Comparatively, collusion represents something that doesn’t necessarily have to become permanent or quasi-permanent. Instead, entities may choose to simply collude temporarily for very specific and pragmatic purposes. For example, if a new and potentially promising competitor enters a certain industry, established market participants might decide to collaborate rather than compete so as to drive the newcomer out of business. How? Perhaps by setting very low prices (below reasonable profitability) temporarily and playing the waiting game, hoping that the new company will have no choice but to give up.
To put it differently, cartels as well as the concept of collusion revolve around entities that should be competing against one another doing the exact opposite, with one of the main difference being that cartels frequently represent long(er)-terms endeavors, whereas collusion (while it can end up becoming a long-term arrangement as well) is more frequently limited in scope, as per the previously mentioned example.
Is collusion tolerated in Western jurisdictions?

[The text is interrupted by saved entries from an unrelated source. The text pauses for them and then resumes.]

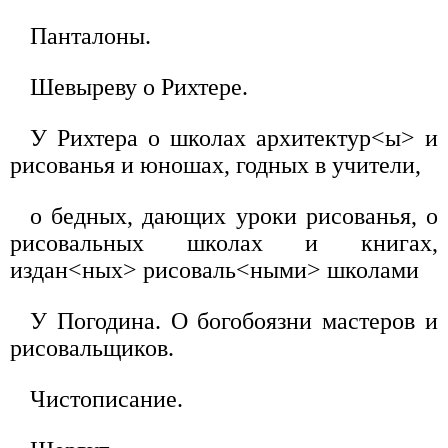
Панталоны.
Шевыреву о Рихтере.
У Рихтера о школах архитектур<ы> и
рисованья и юношах, годных в учители,
о бедных, дающих уроки рисованья, о
рисовальных школах и книгах,
издан<ных> рисоваль<ными> школами
У Погодина. О богобоязни мастеров и
рисовальщиков.
Чистописание.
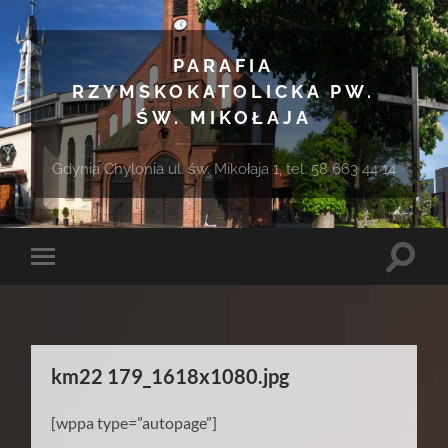
PARAFIA
RZYMSKOKATOLICKA PW.
ŚW. MIKOŁAJA
Gdynia Chylonia ul. św. Mikołaja 1, tel. 58 663 44 14
Toggle
Toggle
search
mobile
field
menu
km22 179_1618x1080.jpg
[wppa type=”autopage”]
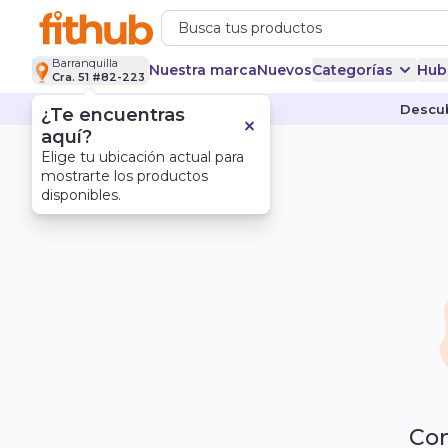
Barranquilla
Nuestra marca
Nuevos
Categorías
Hub
Cra. 51 #82-223
Descub
¿Te encuentras
aquí?
Elige tu ubicación actual para
mostrarte los productos
disponibles.
Com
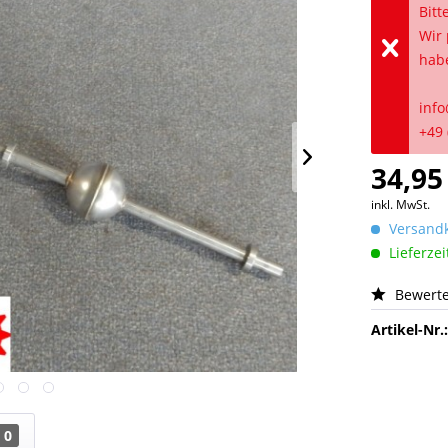
Bitt
Wir 
hab
info
+49 
34,95
inkl. MwSt.
Versandk
Lieferzei
Bewert
Artikel-Nr.
0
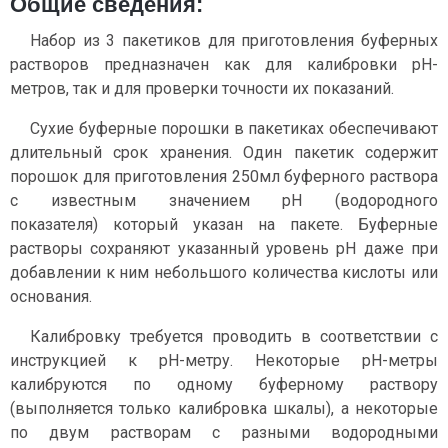
Общие сведения:
Набор из 3 пакетиков для приготовления буферных
растворов предназначен как для калибровки pH-
метров, так и для проверки точности их показаний.
Сухие буферные порошки в пакетиках обеспечивают
длительный срок хранения. Один пакетик содержит
порошок для приготовления 250мл буферного раствора
с известным значением pH (водородного
показателя) который указан на пакете. Буферные
растворы сохраняют указанный уровень pH даже при
добавлении к ним небольшого количества кислоты или
основания.
Калибровку требуется проводить в соответствии с
инструкцией к pH-метру. Некоторые pH-метры
калибруются по одному буферному раствору
(выполняется только калибровка шкалы), а некоторые
по двум растворам с разными водородными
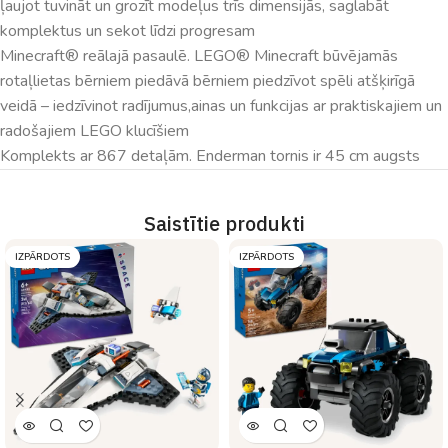
ļaujot tuvināt un grozīt modeļus trīs dimensijās, saglabāt
komplektus un sekot līdzi progresam
Minecraft® reālajā pasaulē. LEGO® Minecraft būvējamās
rotaļlietas bērniem piedāvā bērniem piedzīvot spēli atšķirīgā
veidā – iedzīvinot radījumus,ainas un funkcijas ar praktiskajiem un
radošajiem LEGO klucīšiem
Komplekts ar 867 detaļām. Enderman tornis ir 45 cm augsts
Saistītie produkti
IZPĀRDOTS
IZPĀRDOTS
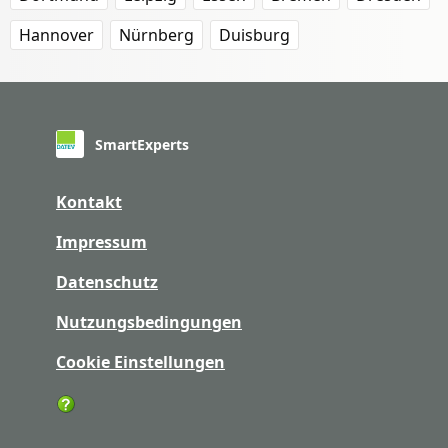
Hannover
Nürnberg
Duisburg
SmartExperts
Kontakt
Impressum
Datenschutz
Nutzungsbedingungen
Cookie Einstellungen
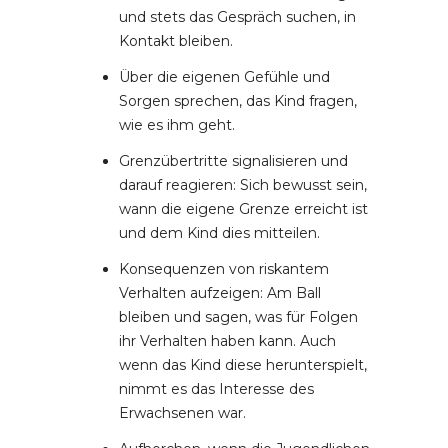
und stets das Gespräch suchen, in
Kontakt bleiben.
Über die eigenen Gefühle und
Sorgen sprechen, das Kind fragen,
wie es ihm geht.
Grenzübertritte signalisieren und
darauf reagieren: Sich bewusst sein,
wann die eigene Grenze erreicht ist
und dem Kind dies mitteilen.
Konsequenzen von riskantem
Verhalten aufzeigen: Am Ball
bleiben und sagen, was für Folgen
ihr Verhalten haben kann. Auch
wenn das Kind diese herunterspielt,
nimmt es das Interesse des
Erwachsenen war.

No, with powerful antitrust laws being enforced to ensure collusion-related scenarios are discouraged.
Is collusion tolerated in China?
As mentioned in our article about cartels, the “official” answer is no, in light of the fact that the (in)famous Chinese Anti-Monopoly Law (AML) has been approved in 2007 and started generating effects as of 2008. Furthermore, even prior to the Anti-Monopoly Law, other legislative initiatives that were meant to keep collusion at bay existed, from the Anti-Unfair Competition Law of 1993 to the more recent Law on Bid Invitation and Bidding (2000).
As such, from a strictly legislative perspective, it is difficult to the point of impossible to paint the picture of collusion somehow being tolerated.
Unfortunately, more so in jurisdictions such as China than let’s say the United States or European Union, the legislative dimension alone cannot make problems go away. In other words, the simple existence of laws is not nearly enough to be considered a foolproof deterrent, with it being equally important to actually… well, enforce the laws in question.
As such, we are back to the formulation found in the title of this post:
Is collusion TACITLY tolerated in China?
In other words, of course there will never be a large sign at the Chinese border which states something along the lines of “Welcome to China, where collusion is tolerated!” and of course laws along those lines will not be enacted. The informal dimension, however, is key, with the elephant in the room in terms of questions being whether or not there is some kind of an informal code of conduct which revolves around collusion being tolerated to a certain extent.
In our view, there are two broad perspectives:
- Law enforcement effectiveness in China, a topic we have covered through a dedicated article. From this perspective, let’s just say law enforcement is nowhere near effective enough in China for us to be able to state that the AML represents as much of a deterrent as it should. This is especially true in rural regions of China as well as less developed ones, with there just not being enough of a law enforcement infrastructure in place for the AML to represent a believable enough deterrent. Furthermore, as explained in the article about cartels, the net results after over ten years of AML existence are not compelling enough to paint the picture of a “legislation + law enforcement” duo potent enough to be able to meaningfully put an end to collusion
- The political initiative dimension, with significant efforts of the Xi Jinping administration making it clear that the current powers that be over in China are determined to actually tackle core issues which have been left unaddressed by previous administrations, including issues pertaining to cartels and collusion. While similar attitudes have been observed with previous administrations as well, breakthroughs when it comes to issues such as large-scale corruption have been significant enough to “sell” the idea that this time, we are looking at more than just rhetoric
At the end of the day, those who embrace perspective #1 or let’s say skepticism in general will be tempted to state that despite the AML in particular or let’s say legislation in general being prohibitive enough to be painted as a deterrent, law enforcement ineffectiveness acts as an anchor which prevents meaningfully noteworthy progress and as such, collusion is effectively tacitly tolerated in China. Those who embrace perspective #2 on the other hand, while admitting that nothing is perfect and that tackling tricky issues such as collusion represents a Herculean endeavor, will make it clear that the Xi Jinping administration has proven enough in terms of “real world” results for it to be given the benefit of credibility. Time will ultimately tell which side is right, how you as an investor position yourself is unfortunately a decision that cannot be outsourced.